The years after World War One saw a surge in spiritualism. With few families untouched by loss the grieving process was a collective experience. Hailed as a "solace in a tortured world", this may explain why so many rational men and women placed their faith in spiritualism and mediums who claimed they could open a channel of communication with loved ones lost in battle..
In this programme Carolyn Hitt investigates the phenomenon from a Welsh perspective, uncovering some remarkable stories of belief and exploitation as emotionally shell-shocked communities attempted to navigate the aftermath of the war that claimed almost 40,000 Welsh lives.
She hears how Caerleon-born writer Arthur Machen unwittingly helped create belief that spirits were comforting "our brave boys" during the war itself through his short story 'The Angel of Mons'. And she explores the extraordinary double life of Welsh suffragist and Liberal politician Winifred Coombe Tennant. Her interest in spiritualism intensified after the death of her eldest son, killed in Flanders in September 1917, aged 19 and she became a medium who was studied by some of the most eminent scientists of the time.

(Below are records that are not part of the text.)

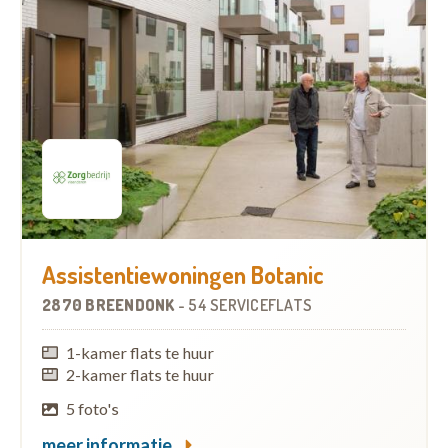
Assistentiewoningen Botanic
2870 BREENDONK
-
54 SERVICEFLATS
1-kamer flats te huur
2-kamer flats te huur
5 foto's
meer informatie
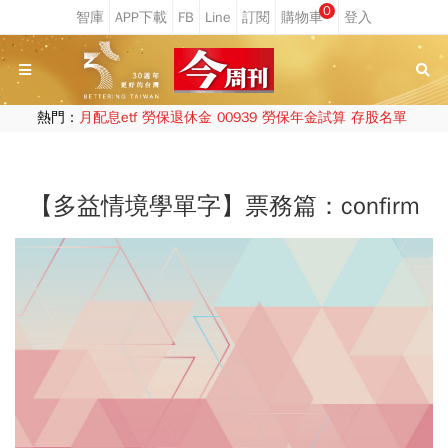
0
熱門：
月配息etf
勞保退休金
00939
勞保年金試算
存股名單
【多益情境學單字】票務篇：confirm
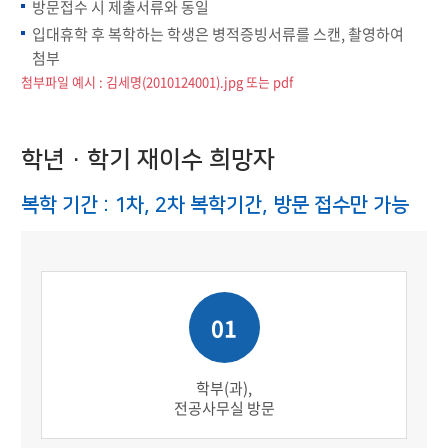
방문접수 시 제출서류와 동일
입대휴학 후 복학하는 학생은 병적증빙서류를 스캔, 촬영하여
첨부
첨부파일 예시 : 김세명(2010124001).jpg 또는 pdf
학년·학기 재이수 희망자
복학 기간 : 1차, 2차 복학기간, 방문 접수만 가능
01
학부(과),
전공사무실 방문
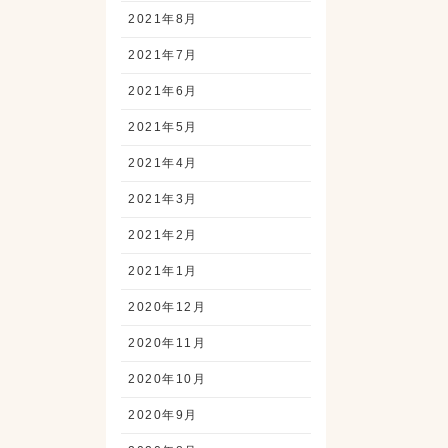
2021年8月
2021年7月
2021年6月
2021年5月
2021年4月
2021年3月
2021年2月
2021年1月
2020年12月
2020年11月
2020年10月
2020年9月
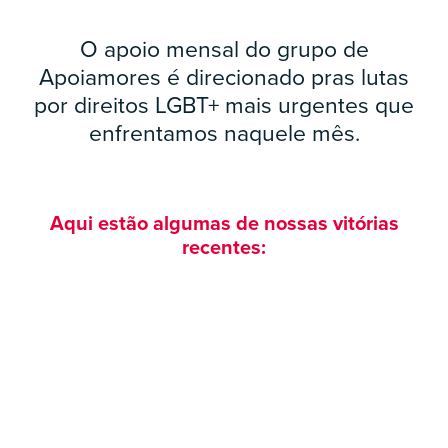
O apoio mensal do grupo de
Apoiamores é direcionado pras lutas
por direitos LGBT+ mais urgentes que
enfrentamos naquele mês.
Aqui estão algumas de nossas vitórias
recentes:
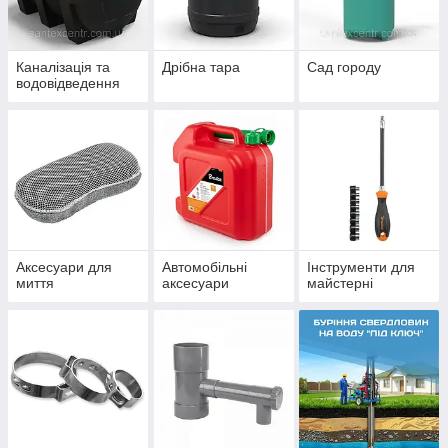
Каналізація та
Дрібна тара
Сад городу
водовідведення
Аксесуари для
Автомобільні
Інструменти для
миття
аксесуари
майстерні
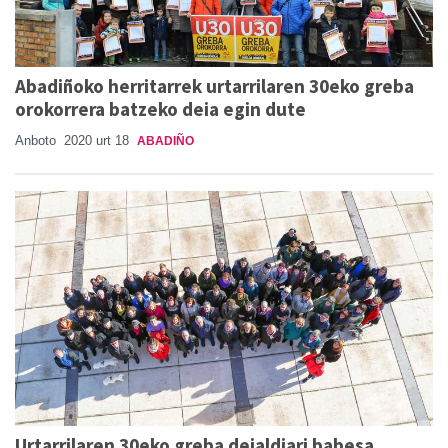
Abadiñoko herritarrek urtarrilaren 30eko greba
orokorrera batzeko deia egin dute
Anboto
2020 urt 18
ABADIÑO
Urtarrilaren 30eko greba deialdiari babesa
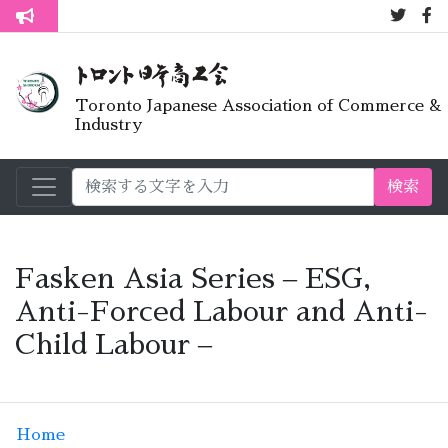
7月オープ
トロント生活不安疑問質問懇談会
Toronto Japanese Association of Commerce &
Industry
検索
Fasken Asia Series – ESG,
Anti-Forced Labour and Anti-
Child Labour –
Home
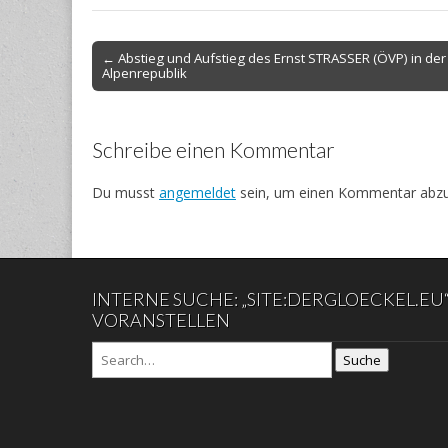
Post
← Abstieg und Aufstieg des Ernst STRASSER (ÖVP) in der
Alpenrepublik
navigation
Schreibe einen Kommentar
Du musst
angemeldet
sein, um einen Kommentar abz
INTERNE SUCHE: „SITE:DERGLOECKEL.EU
VORANSTELLEN
Suche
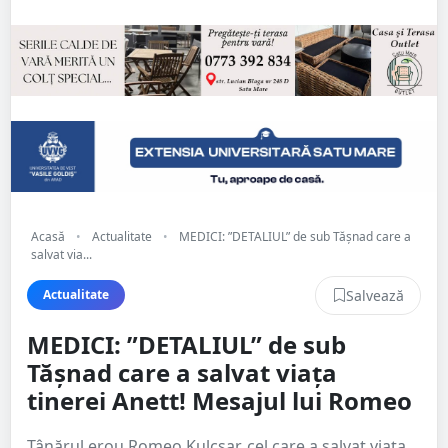
Acasă
•
Actualitate
•
MEDICI: ”DETALIUL” de sub Tășnad care a
salvat via...
Salvează
Actualitate
MEDICI: ”DETALIUL” de sub
Tășnad care a salvat viața
tinerei Anett! Mesajul lui Romeo
Tânărul erou Romeo Kulcsar, cel care a salvat viața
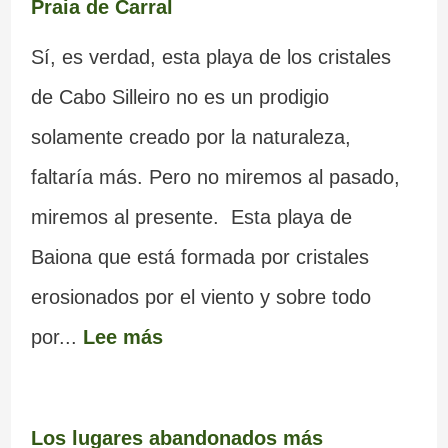
Praia de Carral
Sí, es verdad, esta playa de los cristales
de Cabo Silleiro no es un prodigio
solamente creado por la naturaleza,
faltaría más. Pero no miremos al pasado,
miremos al presente. Esta playa de
Baiona que está formada por cristales
erosionados por el viento y sobre todo
por...
Lee más
Los lugares abandonados más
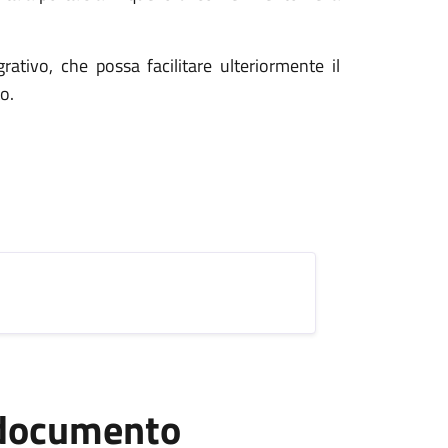
ativo, che possa facilitare ulteriormente il
to.
l documento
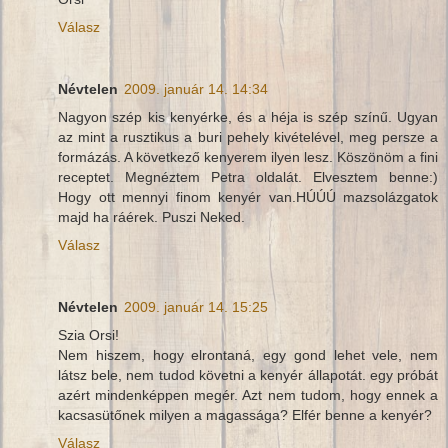
Válasz
Névtelen
2009. január 14. 14:34
Nagyon szép kis kenyérke, és a héja is szép színű. Ugyan
az mint a rusztikus a buri pehely kivételével, meg persze a
formázás. A következő kenyerem ilyen lesz. Köszönöm a fini
receptet. Megnéztem Petra oldalát. Elvesztem benne:)
Hogy ott mennyi finom kenyér van.HÚÚÚ mazsolázgatok
majd ha ráérek. Puszi Neked.
Válasz
Névtelen
2009. január 14. 15:25
Szia Orsi!
Nem hiszem, hogy elrontaná, egy gond lehet vele, nem
látsz bele, nem tudod követni a kenyér állapotát. egy próbát
azért mindenképpen megér. Azt nem tudom, hogy ennek a
kacsasütőnek milyen a magassága? Elfér benne a kenyér?
Válasz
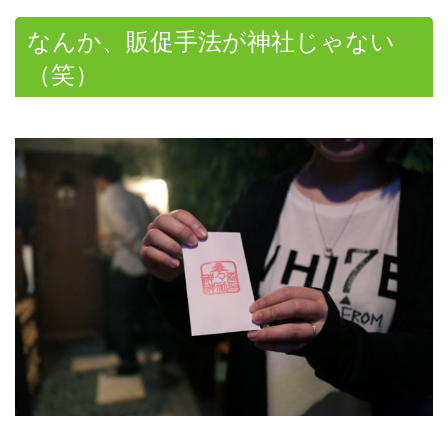
なんか、販促手法が神社じゃない
（笑）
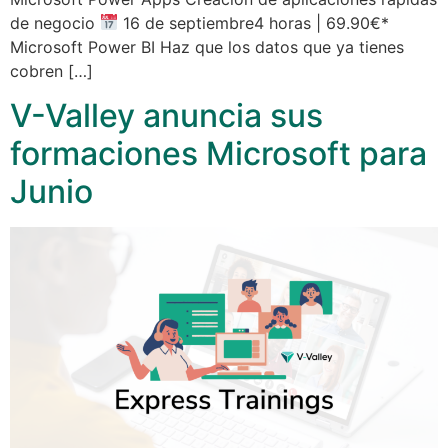
de negocio
16 de septiembre4 horas | 69.90€*
Microsoft Power BI Haz que los datos que ya tienes
cobren […]
V-Valley anuncia sus
formaciones Microsoft para
Junio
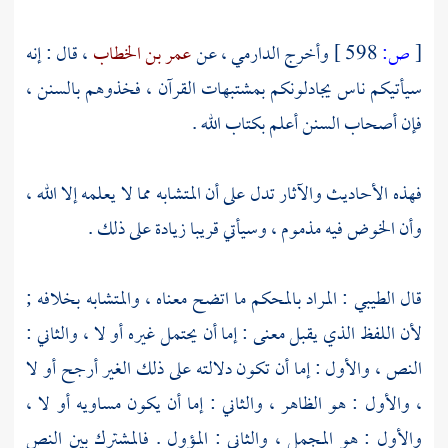
[
ص:
598 ]
وأخرج
الدارمي
، عن
عمر بن الخطاب
، قال : إنه
سيأتيكم ناس يجادلونكم بمشتبهات القرآن ، فخذوهم بالسنن ،
فإن أصحاب السنن أعلم بكتاب الله .
فهذه الأحاديث والآثار تدل على أن المتشابه مما لا يعلمه إلا الله ،
وأن الخوض فيه مذموم ، وسيأتي قريبا زيادة على ذلك .
قال
الطيبي
: المراد بالمحكم ما اتضح معناه ، والمتشابه بخلافه ;
لأن اللفظ الذي يقبل معنى : إما أن يحتمل غيره أو لا ، والثاني :
النص ، والأول : إما أن تكون دلالته على ذلك الغير أرجح أو لا
، والأول : هو الظاهر ، والثاني : إما أن يكون مساويه أو لا ،
والأول : هو المجمل ، والثاني : المؤول . فالمشترك بين النص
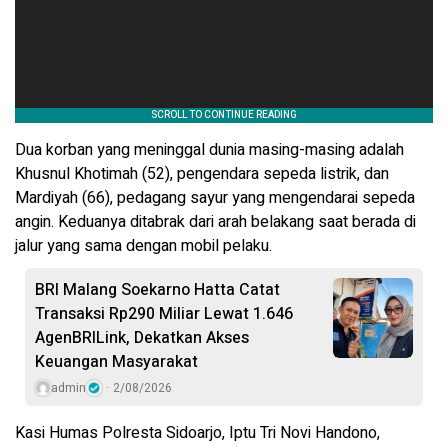
Dua korban yang meninggal dunia masing-masing adalah
Khusnul Khotimah (52), pengendara sepeda listrik, dan
Mardiyah (66), pedagang sayur yang mengendarai sepeda
angin. Keduanya ditabrak dari arah belakang saat berada di
jalur yang sama dengan mobil pelaku.
BRI Malang Soekarno Hatta Catat
Transaksi Rp290 Miliar Lewat 1.646
AgenBRILink, Dekatkan Akses
Keuangan Masyarakat
admin
2/08/2026
Kasi Humas Polresta Sidoarjo, Iptu Tri Novi Handono,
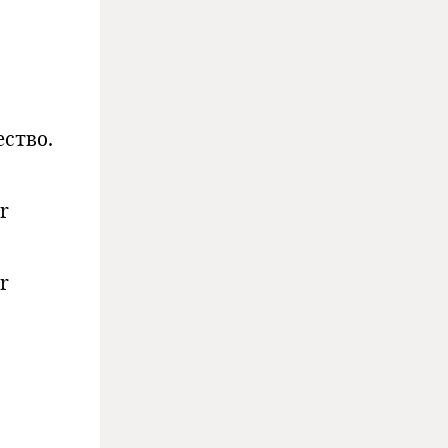
ство.
r
r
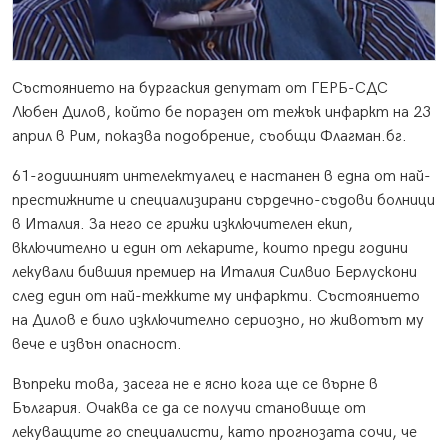
Състоянието на бургаския депутат от ГЕРБ-СДС
Любен Дилов, който бе поразен от тежък инфаркт на 23
април в Рим, показва подобрение, съобщи Флагман.бг.
61-годишният интелектуалец е настанен в една от най-
престижните и специализирани сърдечно-съдови болници
в Италия. За него се грижи изключителен екип,
включително и един от лекарите, които преди години
лекували бившия премиер на Италия Силвио Берлускони
след eдин от най-тежките му инфаркти. Състоянието
на Дилов е било изключително сериозно, но животът му
вече е извън опасност.
Въпреки това, засега не е ясно кога ще се върне в
България. Очаква се да се получи становище от
лекуващите го специалисти, като прогнозата сочи, че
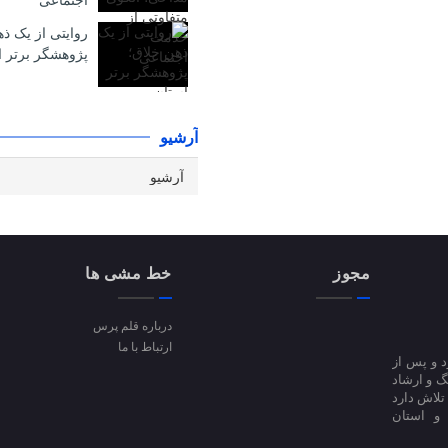
اجتماعی
روایتی از یک ذ
پژوهشگر برتر ا
آرشیو
مجوز
خط مشی ها
درباره قلم پرس
ارتباط با ما
ا آغاز کرد و پس از
 فرهنگ و ارشاد
فعالیت است؛ تلاش دارد
 و استان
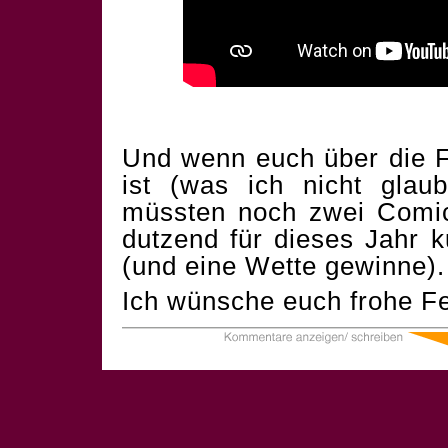
Und wenn euch über die F
ist (was ich nicht glau
müssten noch zwei Comics
dutzend für dieses Jahr 
(und eine Wette gewinne).
Ich wünsche euch frohe Fe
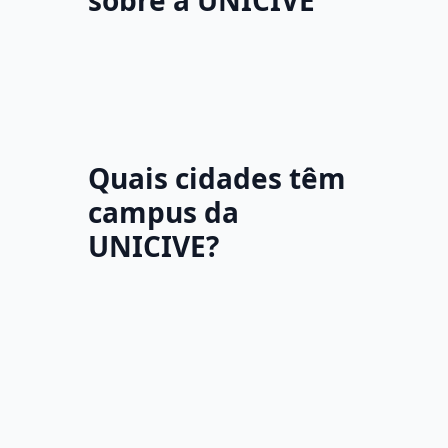
sobre a UNICIVE
Quais cidades têm
campus da
UNICIVE?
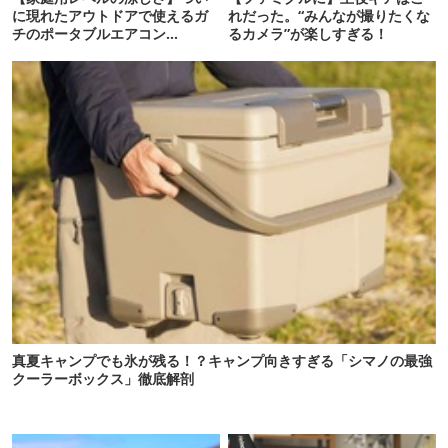
に現れたアウトドアで使えるガ
れだった。“みんなが撮りたくな
チのポータブルエアコン
るカメラ”が楽しすぎる！
「Suzune」最速レビュー
真夏キャンプでも氷が残る！？キャンプ向きすぎる「シマノの最強
クーラーボックス」徹底解剖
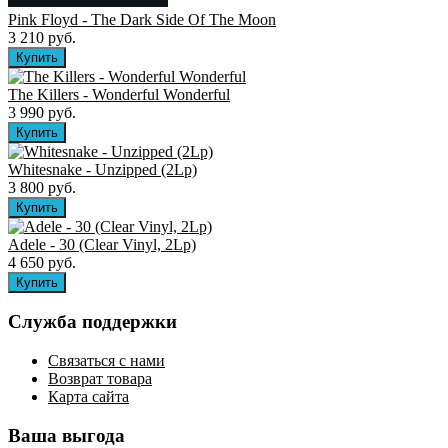
Pink Floyd - The Dark Side Of The Moon
3 210 руб.
The Killers ‎- Wonderful Wonderful
3 990 руб.
Whitesnake - Unzipped (2Lp)
3 800 руб.
Adele - 30 (Clear Vinyl, 2Lp)
4 650 руб.
Служба поддержки
Связаться с нами
Возврат товара
Карта сайта
Ваша выгода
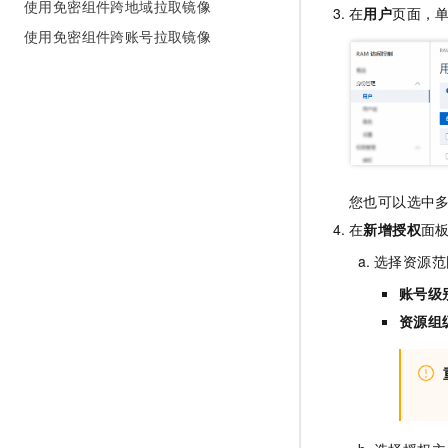
使用免密组件跨地域拉取镜像
在
用户
页面，
使用免密组件跨账号拉取镜像
您也可以选中
在
新增授权
面
选择资源范
账号级
资源组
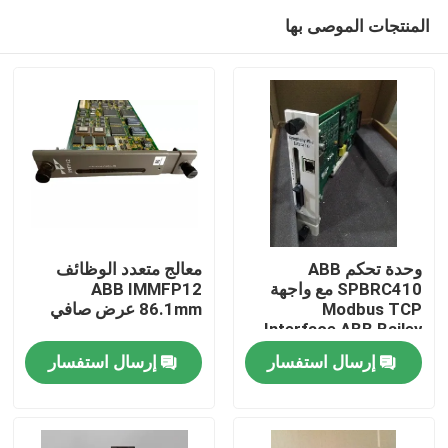
المنتجات الموصى بها
وحدة تحكم ABB
معالج متعدد الوظائف
SPBRC410 مع واجهة
ABB IMMFP12
Modbus TCP
86.1mm عرض صافي
المنزل
Interface ABB Bailey
Infi 90
إرسال استفسار
إرسال استفسار
المنتجات
فيديوهات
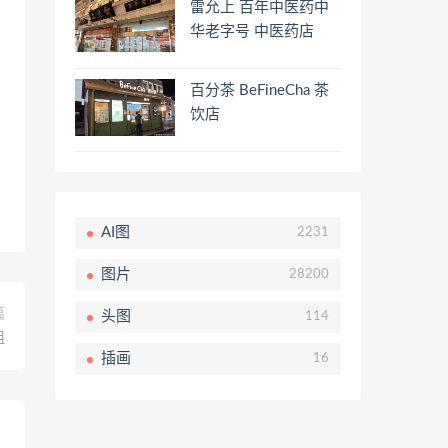
雷允上 百年中医药中
华老字号 中医药店
百分茶 BeFineCha 茶
饮店
AI图
2231
图片
28200
篇
头图
114
组
插画
16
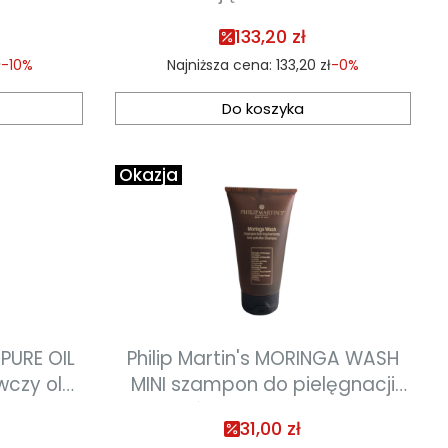
ml
133,20 zł
ł
-10%
Najniższa cena:
133,20 zł
-0%
Do koszyka
Okazja
 PURE OIL
Philip Martin's MORINGA WASH
czy olej
MINI szampon do pielęgnacji
 ciała i
włosów kręconych 75 ml
31,00 zł
l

We also hear the tale of the Thomas Brothers of Merthyr Tydfil- two of the most notorious spiritualist mediums of the post-war period. Such was their fame, Tom and Will Thomas attracted the likes of Arthur Conan Doyle and London journalists to their seances while Harry Houdini sought to debunk their supposedly supernatural skills.
Carolyn Hitt explores the surge in spiritualism in the years after the First World War.